A robust targeted LC-MS/MS method has been developed and used in multiple studies in the Northwest Metabolomics Research Center (NW-MRC) (3335). Briefly, LC-MS/MS profiling was performed on an Agilent 1260 LC (Agilent Technologies, Santa Clara, CA) AB Sciex QTrap 5500 MS (AB Sciex, Toronto, Canada) system. MRM transitions were monitored in negative and positive mode, and extracted MRM peaks were integrated using MultiQuant 2.1 software (AB Sciex, Toronto, Canada).

Data processing and statistical analysis

Peak intensities were integrated using Analyst 1.5 software (AB SCIEX), and resulting integrals were used for further analyses. Profiled analytes were excluded if detectable signal was absent in >33% of all study samples, or if the CV across all QC samples exceeded 20%. Measurements for an individual metabolite were normalized to the mean signal within-batch for that metabolite and log2-transformed. To evaluate relative differences in mean metabolite signals between case types, linear regression analyses were conducted in which metabolite values were regressed on case status (X, defined as 0/1), with adjustment for covariates (Ci) : M ~ α0 + [α1 C1 + … + α n Cn] + β X. Metabolites for which β differed significantly from zero (at P<0.05) were identified as preliminary candidates. Multiple comparisons were accounted for using the Benjamini-Hochberg false discovery rate (FDR) (36).

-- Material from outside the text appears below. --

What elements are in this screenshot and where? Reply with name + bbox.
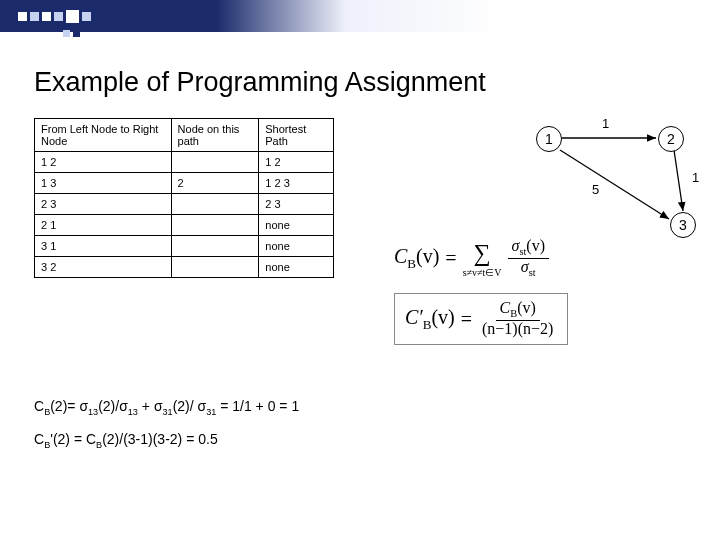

Two case type comparisons were examined: i) BE versus GERD (SRD samples), and ii) HGD/EA versus BE (SBEP samples). Inclusion of an individual covariate (Ci) in a given regression model was determined by assessment of the association between values of the metabolite and the covariate in samples of the reference case type (i: GERD and ii: BE) : M ~ α + γi Ci | X=0. Covariates for which γi differed significantly from zero (at P<0.05) were included in the primary regression model for the selected metabolite. Adjustment was considered for several variables considered risk factors for BE or EA—age (grouped-linear: 20–39, 40–49, 50–59, 60–69, 70–79, 80+ years), sex (male/female), smoking history (yes/no), and waist-to-hip-ratio (WHR, <0.9 or ≥0.9, males; <0.8 or ≥0.8, females)—and for duration of specimen storage at −80 °C (grouped-linear: 0–4, 5–9, 10–14, or 15–19 years). We adopted this approach to provide reasonable control for likely confounding factors while avoiding potentially biased inference from over-adjustment. Fold changes in geometric mean metabolite signals between case groups were calculated using covariate-adjusted metabolite values. For a given metabolite, if covariates C1 and C2 were included in the main regression model, adjusted metabolite values were obtained as follows: Madj = Munadj − δ1 C1 − δ2 C2, where δ1 and δ2 are coefficients derived from the regression M ~ α + δ1 C1 + δ2 C2 | X=0.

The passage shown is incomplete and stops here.